The US government yesterday was heading toward a shutdown, with funding expiring at midnight, and Democrats and Republicans digging in on their respective demands.
A last-gasp meeting at the White House on Monday yielded no breakthrough on the issue, with US Senate Minority Leader Chuck Schumer, the top Democrat, saying afterward that “large differences” remained between both sides.
His party is seeking to flex its rare leverage over the federal government, eight months into US President Donald Trump’s barnstorming second term that has seen entire government agencies dismantled.
Photo: Bloomberg
Rules in the 100-member US Senate require government funding bills to receive 60 votes — seven more than the Republicans control.
Unless the US Congress passes a bill before midnight to fund federal operations, the government would partially close and plunge Washington into a new round of political crisis.
A government shutdown would see nonessential operations grind to a halt, leaving hundreds of thousands of civil servants temporarily without pay and payment of many social safety-net benefits disrupted.
The White House also upped the ante last week by ordering government agencies to prepare for layoffs that would go beyond the usual practice of temporary furloughs during a shutdown. The move would add to the pain of government workers after large-scale firings orchestrated by tycoon Elon Musk’s US Department of Government Efficiency earlier this year.
Government shutdowns are deeply unpopular in the US, and Democrats and Republicans alike try to avoid the scenario — while blaming the other camp should a closure arise.
“This is purely and simply hostage-taking on behalf of the Democrats,” US Senate Majority Leader John Thune said of Schumer’s demands.
Republicans have proposed to extend current funding until late next month, pending negotiations on a longer-term spending plan.
Democrats want to see hundreds of billions of dollars in healthcare spending restored, particularly in the Obamacare health insurance program for low-income households, which the Trump administration plans to eliminate through its so-called “Big, Beautiful” domestic policy bill passed in July.
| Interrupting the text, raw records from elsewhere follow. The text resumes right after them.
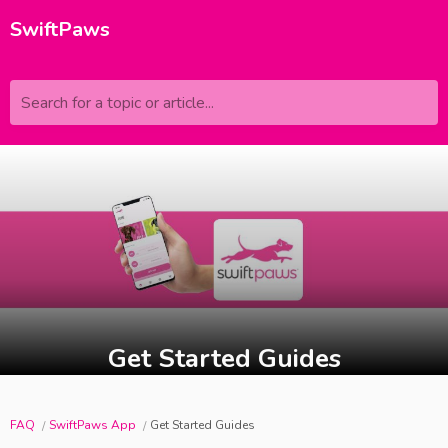
SwiftPaws
Search for a topic or article...
Get Started Guides
FAQ
SwiftPaws App
Get Started Guides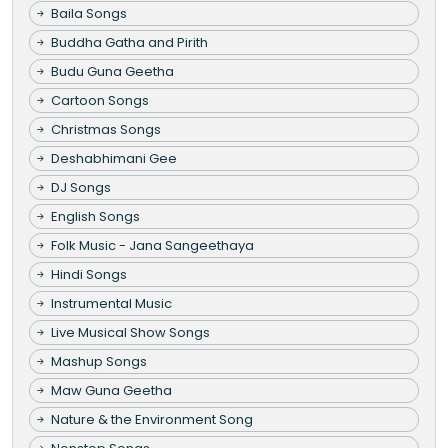
Baila Songs
Buddha Gatha and Pirith
Budu Guna Geetha
Cartoon Songs
Christmas Songs
Deshabhimani Gee
DJ Songs
English Songs
Folk Music - Jana Sangeethaya
Hindi Songs
Instrumental Music
Live Musical Show Songs
Mashup Songs
Maw Guna Geetha
Nature & the Environment Song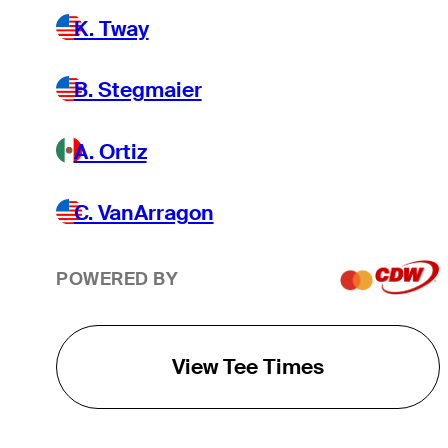
K. Tway
B. Stegmaier
A. Ortiz
C. VanArragon
POWERED BY
View Tee Times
They also want to block Trump and the Republicans from cutting approved funds later through the so-called “rescissions” process, as they did this summer. The process requires only a simple majority to pass.
“Ultimately he’s the decision-maker,” Schumer said of Trump. “If he will accept some of the things we asked — which we think the American people are for, on healthcare and on rescissions — he can avoid a shutdown, but there are still large differences between us.”
Vice President J.D. Vance accused the Democrats of putting “a gun to the American people’s head” with their funding demands.
“I think we’re headed to a shutdown because the Democrats won’t do the right thing,” he said.
The US House of Representatives has already passed a short-term funding extension, and Republican House Speaker Mike Johnson has sought to force Senate Democrats’ hands by not bringing his chamber back to Washington this week.
Johnson, speaking alongside Vance and Thune, accused the Democrats “trying to bring in extraneous issues” instead of accepting his chamber’s “clean” proposal to extend funding.
“If the Democrats make the decision to shut the government down, the consequences are on them, and I think it’s absolutely tragic,” he said.